The tribunal said it was not satisfied on the balance of probabilities that AC launched into the offending song “unprovoked and absent any interaction with Person A immediately prior to so doing”.
Person A told the SDT that she had been “shocked and humiliated to be spoken to in such a degrading fashion” but felt she “had no choice but to accept it”. She did not complain due to her “vulnerability as a trainee”.
Two email exchanges between the pair that took place a few months later were examined by the SDT. Person A said that, as she wanted to qualify into the team where AC was a partner, she felt she needed to maintain “some kind of relationship with him”.

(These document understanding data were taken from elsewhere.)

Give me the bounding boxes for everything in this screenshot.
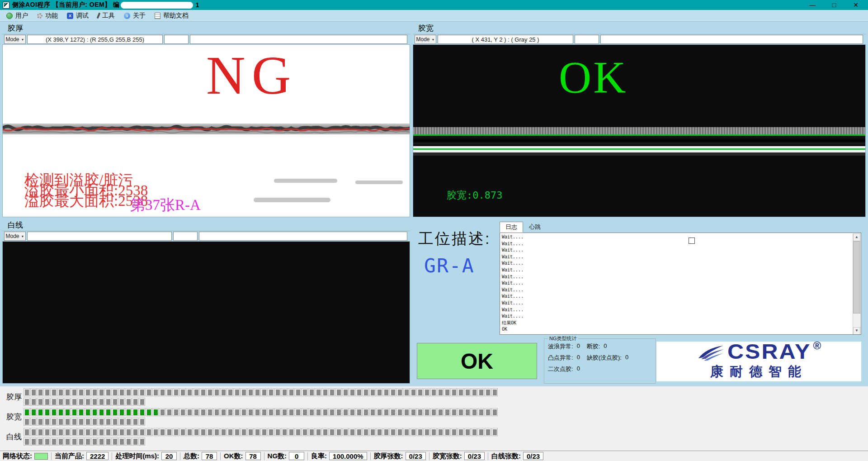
progress-cell xyxy=(71,428,77,436)
progress-cell xyxy=(44,388,50,396)
glue-edge-strip-image xyxy=(3,124,410,134)
menu-item-func[interactable]: 功能 xyxy=(34,10,64,21)
overall-result-button[interactable]: OK xyxy=(417,343,537,379)
progress-cell xyxy=(57,437,64,446)
log-list[interactable]: Wait....Wait....Wait....Wait....Wait....… xyxy=(500,233,861,335)
menu-item-user[interactable]: 用户 xyxy=(4,10,34,21)
glue-width-image[interactable]: OK 胶宽:0.873 xyxy=(413,44,866,217)
menu-item-debug[interactable]: X调试 xyxy=(64,10,95,21)
tools-icon xyxy=(97,13,101,19)
menu-item-tools[interactable]: 工具 xyxy=(95,10,121,21)
progress-cell xyxy=(315,428,321,436)
progress-cell xyxy=(335,428,342,436)
progress-cell xyxy=(179,408,186,416)
status-separator xyxy=(488,452,488,460)
menu-item-helpdoc[interactable]: 帮助文档 xyxy=(152,10,195,21)
log-checkbox[interactable] xyxy=(689,238,695,244)
defect-text-overlay: 检测到溢胶/脏污 溢胶最小面积:2538 溢胶最大面积:2538 xyxy=(24,175,148,206)
progress-cell xyxy=(390,428,396,436)
progress-cell xyxy=(132,428,138,436)
progress-cell xyxy=(213,408,220,416)
progress-cell xyxy=(57,418,64,426)
ng-stat-label: 缺胶(没点胶): xyxy=(587,354,622,362)
progress-cell xyxy=(179,428,186,436)
log-tab-心跳[interactable]: 心跳 xyxy=(523,222,547,233)
status-label: 总数: xyxy=(184,452,199,461)
progress-cell xyxy=(30,388,37,396)
progress-cell xyxy=(105,437,111,446)
progress-cell xyxy=(220,388,226,396)
progress-cell xyxy=(349,408,355,416)
progress-cell xyxy=(207,428,213,436)
status-label: 当前产品: xyxy=(55,452,84,461)
progress-cell xyxy=(247,428,254,436)
progress-cell xyxy=(193,388,199,396)
progress-cell xyxy=(173,388,179,396)
progress-cell-filled xyxy=(146,408,152,416)
progress-cell xyxy=(78,428,84,436)
progress-cell xyxy=(396,388,403,396)
progress-cell-filled xyxy=(132,408,138,416)
maximize-button[interactable]: □ xyxy=(830,1,838,9)
progress-cell xyxy=(78,398,84,406)
progress-cell xyxy=(51,428,57,436)
progress-cell xyxy=(24,437,30,446)
progress-cell xyxy=(152,388,159,396)
progress-cell xyxy=(132,437,138,446)
progress-cell xyxy=(234,408,240,416)
glue-band-texture xyxy=(413,127,865,134)
progress-cell-filled xyxy=(57,408,64,416)
progress-cell xyxy=(329,388,335,396)
glue-edge-trace-bottom xyxy=(413,148,865,150)
progress-cell xyxy=(356,388,362,396)
progress-cell xyxy=(410,428,416,436)
progress-cell xyxy=(451,388,457,396)
progress-cell xyxy=(451,408,457,416)
progress-cell-filled xyxy=(44,408,50,416)
glue-width-mode-dropdown[interactable]: Mode ▼ xyxy=(415,35,436,44)
close-button[interactable]: ✕ xyxy=(852,1,860,9)
mode-label: Mode xyxy=(416,36,430,43)
status-label: NG数: xyxy=(268,452,287,461)
progress-cell xyxy=(186,428,193,436)
progress-cell xyxy=(57,388,64,396)
progress-cell xyxy=(139,398,145,406)
log-scrollbar[interactable]: ▲ ▼ xyxy=(853,233,860,335)
progress-cell xyxy=(37,418,43,426)
status-label: 白线张数: xyxy=(491,452,521,461)
progress-cell xyxy=(125,398,132,406)
log-tab-日志[interactable]: 日志 xyxy=(500,222,523,233)
glue-thickness-image[interactable]: NG 检测到溢胶/脏污 溢胶最小面积:2538 溢胶最大面积:2538 第37张… xyxy=(2,44,410,217)
white-line-mode-dropdown[interactable]: Mode ▼ xyxy=(4,232,26,241)
progress-cell xyxy=(78,437,84,446)
progress-cell xyxy=(464,388,471,396)
progress-cell xyxy=(24,398,30,406)
minimize-button[interactable]: — xyxy=(808,1,816,9)
ng-stat-label: 波浪异常: xyxy=(548,342,573,351)
ng-stat-item: 波浪异常:0 xyxy=(548,342,582,351)
glue-thickness-mode-dropdown[interactable]: Mode ▼ xyxy=(4,35,26,44)
progress-cell xyxy=(274,408,281,416)
progress-cell xyxy=(424,388,430,396)
title-redaction xyxy=(121,2,193,9)
progress-cell xyxy=(234,388,240,396)
progress-cell xyxy=(403,428,410,436)
progress-cell xyxy=(37,398,43,406)
scroll-down-icon[interactable]: ▼ xyxy=(853,327,860,335)
progress-cell xyxy=(302,428,308,436)
progress-cell xyxy=(112,388,118,396)
white-line-image[interactable] xyxy=(2,241,410,384)
scrollbar-thumb[interactable] xyxy=(853,241,860,314)
progress-cell xyxy=(146,428,152,436)
progress-rows xyxy=(24,388,498,406)
progress-cell xyxy=(139,428,145,436)
progress-cell-filled xyxy=(37,408,43,416)
status-item: OK数:78 xyxy=(224,452,261,461)
scroll-up-icon[interactable]: ▲ xyxy=(853,233,860,241)
ng-stat-item: 断胶:0 xyxy=(587,342,631,351)
menu-item-about[interactable]: i关于 xyxy=(121,10,152,21)
progress-cell xyxy=(112,428,118,436)
status-value: 0/23 xyxy=(464,452,485,460)
progress-cell xyxy=(261,428,267,436)
window-title-suffix: 1 xyxy=(196,1,199,9)
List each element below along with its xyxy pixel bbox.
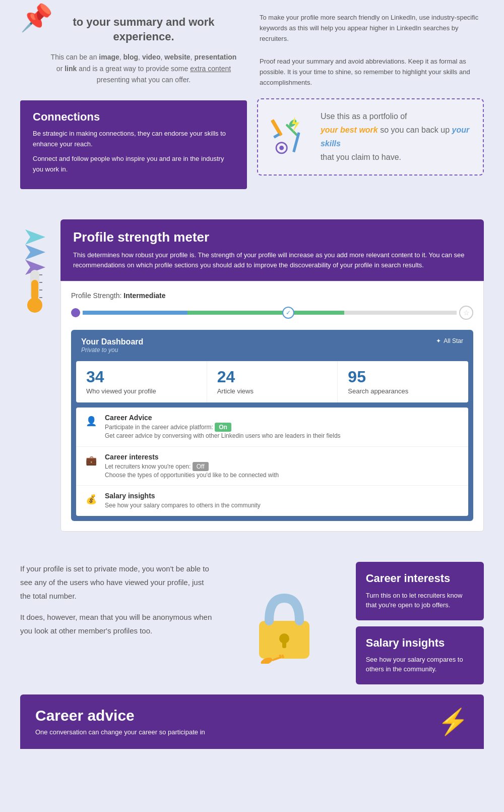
portfolio-line1: Use this as a portfolio of: [321, 112, 407, 121]
connections-para2: Connect and follow people who inspire yo…: [33, 154, 234, 175]
lightning-icon-area: ⚡: [437, 707, 469, 736]
stat-search-number: 95: [348, 369, 458, 385]
allstar-icon: ✦: [436, 337, 441, 344]
portfolio-box: Use this as a portfolio of your best wor…: [257, 98, 484, 176]
allstar-label: All Star: [444, 337, 463, 344]
svg-marker-9: [25, 245, 45, 260]
progress-bar: ✓: [83, 311, 457, 315]
salary-insights-title: Salary insights: [105, 492, 261, 500]
lock-svg: [246, 583, 322, 664]
svg-rect-20: [282, 641, 286, 648]
progress-check: ✓: [282, 307, 294, 319]
career-interests-desc: Choose the types of opportunities you'd …: [105, 471, 279, 480]
feature-career-advice: 👤 Career Advice Participate in the caree…: [76, 408, 468, 447]
portfolio-orange1: your best work: [321, 126, 378, 134]
left-panel: 📌 to your summary and work experience. T…: [20, 10, 247, 189]
stat-views: 34 Who viewed your profile: [76, 361, 207, 402]
svg-rect-12: [31, 280, 38, 300]
feature-salary-insights: 💰 Salary insights See how your salary co…: [76, 486, 468, 516]
stat-articles: 24 Article views: [207, 361, 338, 402]
career-advice-toggle-line: Participate in the career advice platfor…: [105, 423, 341, 432]
progress-dot: [71, 308, 80, 317]
career-advice-title: Career Advice: [105, 414, 341, 422]
salary-insights-desc: See how your salary compares to others i…: [105, 501, 261, 510]
right-tip2: Proof read your summary and avoid abbrev…: [257, 54, 484, 90]
portfolio-line3: that you claim to have.: [321, 153, 401, 161]
strength-header: Profile strength meter This determines h…: [60, 219, 484, 281]
dashboard-stats: 34 Who viewed your profile 24 Article vi…: [76, 361, 468, 402]
svg-marker-8: [25, 229, 45, 245]
dashboard-title: Your Dashboard: [81, 337, 143, 346]
stat-search-label: Search appearances: [348, 387, 458, 395]
career-interests-card: Career interests Turn this on to let rec…: [356, 562, 484, 620]
portfolio-text: Use this as a portfolio of your best wor…: [321, 109, 473, 164]
left-content: to your summary and work experience. Thi…: [20, 10, 247, 90]
career-advice-icon: 👤: [84, 414, 99, 429]
career-interests-card-title: Career interests: [366, 572, 474, 585]
profile-strength-label: Profile Strength: Intermediate: [71, 292, 473, 300]
career-advice-footer-title: Career advice: [35, 707, 205, 724]
tools-illustration: [268, 111, 313, 162]
salary-insights-icon: 💰: [84, 492, 99, 507]
connections-title: Connections: [33, 110, 234, 124]
stat-views-number: 34: [86, 369, 197, 385]
dashboard-features: 👤 Career Advice Participate in the caree…: [76, 408, 468, 516]
stat-views-label: Who viewed your profile: [86, 387, 197, 395]
dashboard-subtitle: Private to you: [81, 346, 143, 354]
strength-description: This determines how robust your profile …: [73, 250, 471, 271]
salary-insights-content: Salary insights See how your salary comp…: [105, 492, 261, 510]
career-interests-card-desc: Turn this on to let recruiters know that…: [366, 591, 474, 610]
divider1: [0, 199, 504, 209]
thermometer-area: [20, 219, 50, 532]
career-interests-icon: 💼: [84, 453, 99, 468]
private-mode-para1: If your profile is set to private mode, …: [20, 562, 212, 603]
career-advice-desc: Get career advice by conversing with oth…: [105, 432, 341, 440]
connections-para1: Be strategic in making connections, they…: [33, 129, 234, 150]
svg-point-13: [27, 298, 42, 313]
career-interests-toggle[interactable]: Off: [193, 462, 209, 471]
svg-point-5: [279, 146, 284, 150]
stat-search: 95 Search appearances: [338, 361, 468, 402]
bottom-text-block: If your profile is set to private mode, …: [20, 562, 212, 684]
right-tip1: To make your profile more search friendl…: [257, 10, 484, 46]
career-interests-toggle-line: Let recruiters know you're open: Off: [105, 462, 279, 471]
career-advice-toggle[interactable]: On: [215, 423, 231, 432]
svg-rect-1: [273, 133, 280, 139]
feature-career-interests: 💼 Career interests Let recruiters know y…: [76, 447, 468, 486]
pin-icon: 📌: [20, 3, 53, 33]
thermometer-svg: [20, 219, 50, 320]
top-section: 📌 to your summary and work experience. T…: [0, 0, 504, 199]
lock-area: [220, 562, 348, 684]
top-body: This can be an image, blog, video, websi…: [50, 51, 237, 85]
career-footer: Career advice One conversation can chang…: [20, 694, 484, 749]
salary-insights-card: Salary insights See how your salary comp…: [356, 626, 484, 684]
strength-title: Profile strength meter: [73, 229, 471, 245]
top-heading: to your summary and work experience.: [50, 15, 237, 44]
stat-articles-label: Article views: [217, 387, 328, 395]
strength-main: Profile strength meter This determines h…: [60, 219, 484, 532]
progress-fill: [83, 311, 344, 315]
dashboard-header: Your Dashboard Private to you ✦ All Star: [71, 330, 473, 356]
strength-body: Profile Strength: Intermediate ✓ ☆ Your …: [60, 281, 484, 532]
all-star-badge: ✦ All Star: [436, 337, 463, 344]
career-advice-footer-content: Career advice One conversation can chang…: [35, 707, 205, 736]
side-cards: Career interests Turn this on to let rec…: [356, 562, 484, 684]
portfolio-line2: so you can back up: [380, 126, 452, 134]
private-mode-para2: It does, however, mean that you will be …: [20, 610, 212, 637]
career-interests-content: Career interests Let recruiters know you…: [105, 453, 279, 480]
career-advice-footer-desc: One conversation can change your career …: [35, 728, 205, 736]
strength-section: Profile strength meter This determines h…: [0, 209, 504, 542]
career-advice-content: Career Advice Participate in the career …: [105, 414, 341, 440]
salary-insights-card-desc: See how your salary compares to others i…: [366, 655, 474, 674]
divider2: [0, 542, 504, 552]
progress-bar-container: ✓ ☆: [71, 306, 473, 320]
dashboard-box: Your Dashboard Private to you ✦ All Star…: [71, 330, 473, 521]
dashboard-title-area: Your Dashboard Private to you: [81, 337, 143, 354]
stat-articles-number: 24: [217, 369, 328, 385]
career-interests-title: Career interests: [105, 453, 279, 461]
salary-insights-card-title: Salary insights: [366, 636, 474, 650]
right-panel: To make your profile more search friendl…: [257, 10, 484, 189]
connections-box: Connections Be strategic in making conne…: [20, 100, 247, 189]
progress-star: ☆: [459, 306, 473, 320]
bottom-layout: If your profile is set to private mode, …: [0, 552, 504, 694]
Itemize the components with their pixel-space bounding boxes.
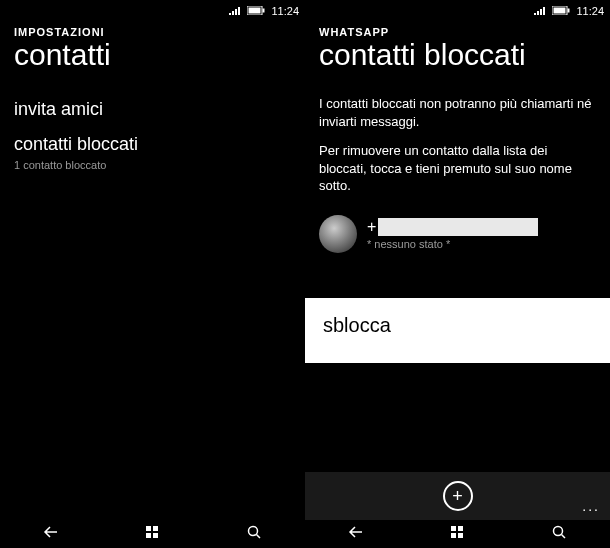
svg-rect-9 <box>554 8 566 14</box>
search-button[interactable] <box>551 524 567 544</box>
svg-point-7 <box>249 527 258 536</box>
appbar: + ... <box>305 472 610 520</box>
menu-item-invite-friends[interactable]: invita amici <box>14 89 291 124</box>
screen-left-settings: 11:24 IMPOSTAZIONI contatti invita amici… <box>0 0 305 548</box>
page-title: contatti <box>0 38 305 81</box>
menu-item-blocked-contacts[interactable]: contatti bloccati 1 contatto bloccato <box>14 124 291 181</box>
svg-rect-14 <box>458 533 463 538</box>
back-button[interactable] <box>43 524 59 544</box>
page-title: contatti bloccati <box>305 38 610 81</box>
svg-rect-12 <box>458 526 463 531</box>
blocked-contact-row[interactable]: + * nessuno stato * <box>319 201 596 259</box>
svg-point-15 <box>554 527 563 536</box>
svg-rect-4 <box>153 526 158 531</box>
add-button[interactable]: + <box>443 481 473 511</box>
contact-number: + <box>367 218 538 236</box>
contact-info: + * nessuno stato * <box>367 218 538 250</box>
svg-rect-11 <box>451 526 456 531</box>
signal-icon <box>534 5 546 17</box>
more-button[interactable]: ... <box>582 498 600 514</box>
navbar <box>305 520 610 548</box>
search-button[interactable] <box>246 524 262 544</box>
plus-icon: + <box>452 486 463 507</box>
start-button[interactable] <box>449 524 465 544</box>
clock-text: 11:24 <box>271 5 299 17</box>
settings-list: invita amici contatti bloccati 1 contatt… <box>0 81 305 548</box>
avatar <box>319 215 357 253</box>
svg-rect-5 <box>146 533 151 538</box>
screen-right-blocked: 11:24 WHATSAPP contatti bloccati I conta… <box>305 0 610 548</box>
signal-icon <box>229 5 241 17</box>
svg-rect-3 <box>146 526 151 531</box>
statusbar: 11:24 <box>0 0 305 20</box>
battery-icon <box>247 5 265 17</box>
menu-item-subtitle: 1 contatto bloccato <box>14 159 291 181</box>
menu-item-label: invita amici <box>14 89 291 124</box>
svg-rect-10 <box>568 9 570 13</box>
navbar <box>0 520 305 548</box>
svg-rect-1 <box>249 8 261 14</box>
svg-rect-6 <box>153 533 158 538</box>
page-header-small: IMPOSTAZIONI <box>0 20 305 38</box>
menu-item-label: contatti bloccati <box>14 124 291 159</box>
statusbar: 11:24 <box>305 0 610 20</box>
back-button[interactable] <box>348 524 364 544</box>
unblock-menu-item[interactable]: sblocca <box>323 314 592 337</box>
clock-text: 11:24 <box>576 5 604 17</box>
page-header-small: WHATSAPP <box>305 20 610 38</box>
phone-prefix: + <box>367 218 376 236</box>
start-button[interactable] <box>144 524 160 544</box>
svg-rect-2 <box>263 9 265 13</box>
contact-status: * nessuno stato * <box>367 236 538 250</box>
description-text-2: Per rimuovere un contatto dalla lista de… <box>319 136 596 201</box>
redacted-number <box>378 218 538 236</box>
battery-icon <box>552 5 570 17</box>
context-menu: sblocca <box>305 298 610 363</box>
svg-rect-13 <box>451 533 456 538</box>
description-text-1: I contatti bloccati non potranno più chi… <box>319 89 596 136</box>
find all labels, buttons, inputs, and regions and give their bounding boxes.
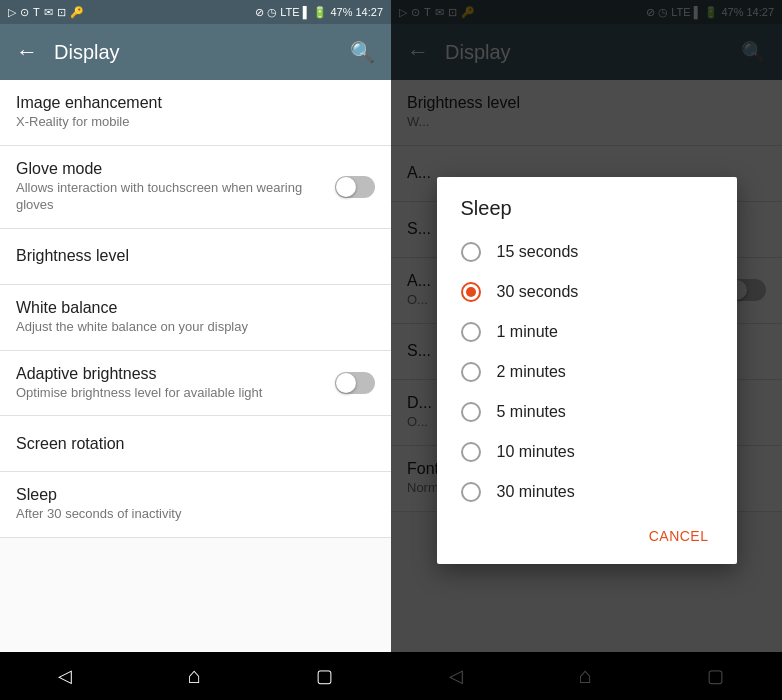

The first referenced AC submitting a poem for publication and whether he should use a pen name. When he asked if she had any suggestions, Person A wrote: “I assume one uses the same equation you use to discover your porn name.”
The SDT said the fact she had taken the conversation in this direction was difficult to reconcile with her evidence that it made her feel uncomfortable and objectified.
The next exchange saw her ask AC whether there were Friday night drinks at his office (they worked in different offices) that she and some colleagues could join.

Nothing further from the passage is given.